Working in media relations means often hearing from reporters working on trend pieces. It’s nice when it’s a positive piece following established data, like on Friday when I put a local TV news outlet in touch with a blogger/women’s hockey player for a great story on transfers from private to public colleges.
While that story was a good example of a reporter putting a face on a verifiable economy-related trend (we’ve seen a nearly 27 percent increase in transfer apps, many from privates), sometimes reporters are not looking for examples as much as they are validation of a dubious theory.
I had a front-row view of a predetermined piece a few years back.
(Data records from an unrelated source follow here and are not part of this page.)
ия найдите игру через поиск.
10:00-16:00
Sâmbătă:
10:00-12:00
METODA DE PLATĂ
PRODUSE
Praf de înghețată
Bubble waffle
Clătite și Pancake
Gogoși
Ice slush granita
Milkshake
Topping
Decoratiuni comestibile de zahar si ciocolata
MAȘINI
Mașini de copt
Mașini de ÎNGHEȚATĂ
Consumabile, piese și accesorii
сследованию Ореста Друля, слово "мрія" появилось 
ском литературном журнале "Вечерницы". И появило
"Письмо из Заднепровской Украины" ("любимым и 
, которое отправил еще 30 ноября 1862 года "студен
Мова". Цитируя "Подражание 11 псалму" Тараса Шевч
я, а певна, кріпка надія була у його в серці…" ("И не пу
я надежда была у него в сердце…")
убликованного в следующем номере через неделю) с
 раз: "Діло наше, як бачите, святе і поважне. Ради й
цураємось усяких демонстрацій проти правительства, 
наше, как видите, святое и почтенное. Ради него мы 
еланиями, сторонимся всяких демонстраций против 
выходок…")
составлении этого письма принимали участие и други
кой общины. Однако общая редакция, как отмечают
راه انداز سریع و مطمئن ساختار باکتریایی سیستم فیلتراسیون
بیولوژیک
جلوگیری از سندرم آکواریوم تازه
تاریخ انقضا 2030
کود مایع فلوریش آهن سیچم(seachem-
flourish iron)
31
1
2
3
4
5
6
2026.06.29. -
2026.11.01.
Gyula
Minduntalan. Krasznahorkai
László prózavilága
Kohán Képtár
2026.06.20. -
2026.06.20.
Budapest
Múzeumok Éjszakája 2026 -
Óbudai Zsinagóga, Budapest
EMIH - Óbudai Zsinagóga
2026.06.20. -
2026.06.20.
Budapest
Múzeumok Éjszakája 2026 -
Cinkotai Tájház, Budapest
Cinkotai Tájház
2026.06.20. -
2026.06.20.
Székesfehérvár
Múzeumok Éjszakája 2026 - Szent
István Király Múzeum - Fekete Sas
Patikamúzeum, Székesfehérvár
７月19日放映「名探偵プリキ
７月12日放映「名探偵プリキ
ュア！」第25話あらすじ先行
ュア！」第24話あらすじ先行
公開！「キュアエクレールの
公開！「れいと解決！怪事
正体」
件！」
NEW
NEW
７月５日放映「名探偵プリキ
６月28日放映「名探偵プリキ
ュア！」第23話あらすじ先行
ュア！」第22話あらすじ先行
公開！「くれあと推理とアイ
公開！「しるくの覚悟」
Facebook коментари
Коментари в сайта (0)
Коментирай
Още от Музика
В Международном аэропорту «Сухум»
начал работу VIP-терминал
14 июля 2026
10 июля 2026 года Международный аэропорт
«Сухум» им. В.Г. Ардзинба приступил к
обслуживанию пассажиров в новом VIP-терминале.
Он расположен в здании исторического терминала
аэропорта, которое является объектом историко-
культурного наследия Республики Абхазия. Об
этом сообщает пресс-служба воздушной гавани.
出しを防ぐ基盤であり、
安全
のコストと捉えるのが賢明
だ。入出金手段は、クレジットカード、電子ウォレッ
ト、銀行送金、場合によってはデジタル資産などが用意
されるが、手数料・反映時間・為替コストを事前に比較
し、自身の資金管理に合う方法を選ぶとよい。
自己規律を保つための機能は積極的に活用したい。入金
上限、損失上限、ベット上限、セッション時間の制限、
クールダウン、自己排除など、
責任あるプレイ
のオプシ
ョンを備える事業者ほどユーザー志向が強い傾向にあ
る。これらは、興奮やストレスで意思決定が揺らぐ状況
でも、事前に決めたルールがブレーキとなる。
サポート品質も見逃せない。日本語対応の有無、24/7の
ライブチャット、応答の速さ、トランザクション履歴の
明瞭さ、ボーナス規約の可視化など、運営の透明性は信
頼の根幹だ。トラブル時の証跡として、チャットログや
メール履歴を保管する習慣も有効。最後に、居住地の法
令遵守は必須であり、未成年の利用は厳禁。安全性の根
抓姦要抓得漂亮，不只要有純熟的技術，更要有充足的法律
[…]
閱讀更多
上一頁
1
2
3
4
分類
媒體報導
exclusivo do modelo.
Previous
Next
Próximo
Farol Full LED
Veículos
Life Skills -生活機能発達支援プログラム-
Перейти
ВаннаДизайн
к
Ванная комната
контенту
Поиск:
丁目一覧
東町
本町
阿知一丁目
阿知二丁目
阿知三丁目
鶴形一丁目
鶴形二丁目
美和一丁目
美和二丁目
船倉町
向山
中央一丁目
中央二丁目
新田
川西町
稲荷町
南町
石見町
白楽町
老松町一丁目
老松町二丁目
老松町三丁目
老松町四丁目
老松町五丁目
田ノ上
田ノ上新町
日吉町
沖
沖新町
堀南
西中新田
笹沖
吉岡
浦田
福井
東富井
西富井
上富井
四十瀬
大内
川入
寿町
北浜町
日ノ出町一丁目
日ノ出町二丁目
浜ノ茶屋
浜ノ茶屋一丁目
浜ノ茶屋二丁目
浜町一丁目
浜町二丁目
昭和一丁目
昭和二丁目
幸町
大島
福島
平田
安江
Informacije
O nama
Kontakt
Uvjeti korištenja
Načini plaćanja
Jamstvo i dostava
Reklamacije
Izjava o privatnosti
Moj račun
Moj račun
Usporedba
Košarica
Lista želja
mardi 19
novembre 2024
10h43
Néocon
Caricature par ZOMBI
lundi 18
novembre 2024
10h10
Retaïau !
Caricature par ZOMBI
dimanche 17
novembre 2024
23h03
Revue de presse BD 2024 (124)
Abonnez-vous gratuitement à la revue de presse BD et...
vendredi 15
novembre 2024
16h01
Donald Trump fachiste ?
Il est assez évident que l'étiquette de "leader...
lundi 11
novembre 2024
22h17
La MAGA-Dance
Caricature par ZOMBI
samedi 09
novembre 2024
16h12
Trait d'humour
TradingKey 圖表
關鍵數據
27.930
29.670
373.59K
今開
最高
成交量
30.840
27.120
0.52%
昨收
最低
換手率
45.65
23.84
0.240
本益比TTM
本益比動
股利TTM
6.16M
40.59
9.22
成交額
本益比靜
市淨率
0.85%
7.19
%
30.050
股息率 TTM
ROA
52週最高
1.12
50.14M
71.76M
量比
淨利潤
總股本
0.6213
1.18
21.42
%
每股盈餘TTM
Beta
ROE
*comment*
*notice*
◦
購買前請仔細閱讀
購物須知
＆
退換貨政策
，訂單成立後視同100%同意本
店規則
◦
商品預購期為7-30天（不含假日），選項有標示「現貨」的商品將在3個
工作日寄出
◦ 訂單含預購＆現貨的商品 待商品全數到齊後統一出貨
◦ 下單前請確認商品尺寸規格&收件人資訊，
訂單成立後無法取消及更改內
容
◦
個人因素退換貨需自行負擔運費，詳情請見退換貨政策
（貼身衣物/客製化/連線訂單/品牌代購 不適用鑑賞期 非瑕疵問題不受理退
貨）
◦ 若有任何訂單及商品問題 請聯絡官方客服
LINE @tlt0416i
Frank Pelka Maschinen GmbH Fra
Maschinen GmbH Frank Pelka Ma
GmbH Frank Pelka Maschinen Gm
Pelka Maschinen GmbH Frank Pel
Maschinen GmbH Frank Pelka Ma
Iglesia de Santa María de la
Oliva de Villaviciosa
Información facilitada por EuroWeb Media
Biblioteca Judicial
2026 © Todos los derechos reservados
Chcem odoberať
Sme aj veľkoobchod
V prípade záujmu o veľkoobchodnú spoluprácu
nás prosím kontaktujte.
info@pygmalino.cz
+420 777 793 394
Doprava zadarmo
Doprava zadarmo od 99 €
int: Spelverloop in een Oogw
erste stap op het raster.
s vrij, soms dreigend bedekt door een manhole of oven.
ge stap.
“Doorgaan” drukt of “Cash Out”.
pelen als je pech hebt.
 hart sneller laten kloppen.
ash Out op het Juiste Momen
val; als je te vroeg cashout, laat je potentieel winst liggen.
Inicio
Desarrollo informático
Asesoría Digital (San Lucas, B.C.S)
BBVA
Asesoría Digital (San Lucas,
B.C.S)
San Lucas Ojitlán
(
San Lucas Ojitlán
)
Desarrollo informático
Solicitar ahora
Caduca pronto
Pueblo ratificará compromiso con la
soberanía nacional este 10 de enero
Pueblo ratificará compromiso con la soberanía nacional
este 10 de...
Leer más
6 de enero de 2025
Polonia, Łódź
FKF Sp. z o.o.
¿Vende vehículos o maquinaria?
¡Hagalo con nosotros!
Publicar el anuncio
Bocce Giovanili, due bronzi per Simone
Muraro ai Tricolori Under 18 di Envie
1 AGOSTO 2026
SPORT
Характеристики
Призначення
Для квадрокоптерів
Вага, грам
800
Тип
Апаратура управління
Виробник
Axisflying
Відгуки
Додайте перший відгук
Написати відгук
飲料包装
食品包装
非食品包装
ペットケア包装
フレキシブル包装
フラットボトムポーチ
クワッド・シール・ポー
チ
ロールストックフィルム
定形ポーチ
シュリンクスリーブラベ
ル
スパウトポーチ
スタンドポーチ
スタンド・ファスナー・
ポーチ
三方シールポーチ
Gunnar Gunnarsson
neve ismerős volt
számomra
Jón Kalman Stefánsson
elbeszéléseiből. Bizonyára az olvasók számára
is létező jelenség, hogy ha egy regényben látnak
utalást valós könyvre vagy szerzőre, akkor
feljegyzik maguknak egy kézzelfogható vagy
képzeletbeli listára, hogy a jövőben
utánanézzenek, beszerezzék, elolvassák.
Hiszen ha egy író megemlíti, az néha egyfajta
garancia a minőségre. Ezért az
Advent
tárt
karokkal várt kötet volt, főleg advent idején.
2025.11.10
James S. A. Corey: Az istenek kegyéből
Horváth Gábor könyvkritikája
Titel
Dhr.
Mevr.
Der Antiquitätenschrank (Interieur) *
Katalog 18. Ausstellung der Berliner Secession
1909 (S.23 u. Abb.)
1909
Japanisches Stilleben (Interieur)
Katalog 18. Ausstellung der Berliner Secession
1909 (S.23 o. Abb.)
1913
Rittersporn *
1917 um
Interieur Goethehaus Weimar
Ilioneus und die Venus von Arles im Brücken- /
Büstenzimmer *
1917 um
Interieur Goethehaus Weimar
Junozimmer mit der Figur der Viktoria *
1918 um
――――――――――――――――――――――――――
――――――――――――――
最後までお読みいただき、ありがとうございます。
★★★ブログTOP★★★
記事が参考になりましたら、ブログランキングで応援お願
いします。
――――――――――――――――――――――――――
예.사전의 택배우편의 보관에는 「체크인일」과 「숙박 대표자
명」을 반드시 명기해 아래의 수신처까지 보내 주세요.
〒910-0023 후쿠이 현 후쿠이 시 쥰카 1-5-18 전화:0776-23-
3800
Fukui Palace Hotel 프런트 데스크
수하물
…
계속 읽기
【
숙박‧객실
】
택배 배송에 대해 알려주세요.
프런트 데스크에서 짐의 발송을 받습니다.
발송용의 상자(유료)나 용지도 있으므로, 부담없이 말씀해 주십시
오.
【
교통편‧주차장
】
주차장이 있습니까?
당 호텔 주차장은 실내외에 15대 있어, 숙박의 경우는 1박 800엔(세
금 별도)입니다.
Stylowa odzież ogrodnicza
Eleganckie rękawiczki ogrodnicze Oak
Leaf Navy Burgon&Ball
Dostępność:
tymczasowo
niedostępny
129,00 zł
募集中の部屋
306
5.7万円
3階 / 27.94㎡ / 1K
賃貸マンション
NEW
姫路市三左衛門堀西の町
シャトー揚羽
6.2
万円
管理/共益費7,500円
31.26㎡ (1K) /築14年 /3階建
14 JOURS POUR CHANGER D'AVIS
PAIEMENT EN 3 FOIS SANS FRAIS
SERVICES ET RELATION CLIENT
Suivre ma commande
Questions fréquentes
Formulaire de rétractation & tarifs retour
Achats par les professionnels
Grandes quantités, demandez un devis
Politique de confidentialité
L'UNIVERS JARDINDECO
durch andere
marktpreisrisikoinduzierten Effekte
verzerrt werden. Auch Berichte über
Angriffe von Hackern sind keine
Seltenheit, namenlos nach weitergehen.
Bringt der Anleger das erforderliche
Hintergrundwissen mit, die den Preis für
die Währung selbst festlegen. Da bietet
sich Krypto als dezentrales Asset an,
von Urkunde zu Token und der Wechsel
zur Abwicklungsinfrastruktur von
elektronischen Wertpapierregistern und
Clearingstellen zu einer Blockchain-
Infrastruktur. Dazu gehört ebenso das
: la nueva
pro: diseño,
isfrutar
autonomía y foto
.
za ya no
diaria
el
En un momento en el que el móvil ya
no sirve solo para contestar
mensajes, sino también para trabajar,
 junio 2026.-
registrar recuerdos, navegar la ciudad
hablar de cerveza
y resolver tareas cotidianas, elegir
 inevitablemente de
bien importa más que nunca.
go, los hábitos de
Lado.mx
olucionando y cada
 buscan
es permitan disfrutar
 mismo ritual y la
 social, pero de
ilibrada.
A reporter from the Times-Herald-Record, a downstate paper, called in the wake of 9/11, trying to confirm the conventional wisdom that students were staying closer to home that year. Except … they weren’t. She asked for measure after measure, and in all of them the number of applicants from New York City, Long Island and the Lower Hudson Valley were up. Finally she found one measure involving one geographic group that was down 0.1 percent. The resulting story said that applications to our college were down from downstate, and cherry-picked one quote of mine several miles out of context. Sadly I’ve dealt with such lazy reporting more times than I can count, so who knows how many other false stories banked on conventional wisdom have warped views of reality?
We are all cheated when, instead of approaching a story with an open mind — wondering if conventional wisdom is right or wrong — reporters, perhaps feeling pressed for time, only confirm dubious thinking. Maybe they’re handed an angle they feel compelled to reinforce — instead of question, which is the true job of a journalist.
We can wring our hands over the state of journalism from an economic or technological model, but we can’t forget qualitative issues. We need to remember that integrity and open-mindedness are two tenets that define the field … and better serve society. If we don’t care about the quality of journalism, then maybe it’s not worth saving.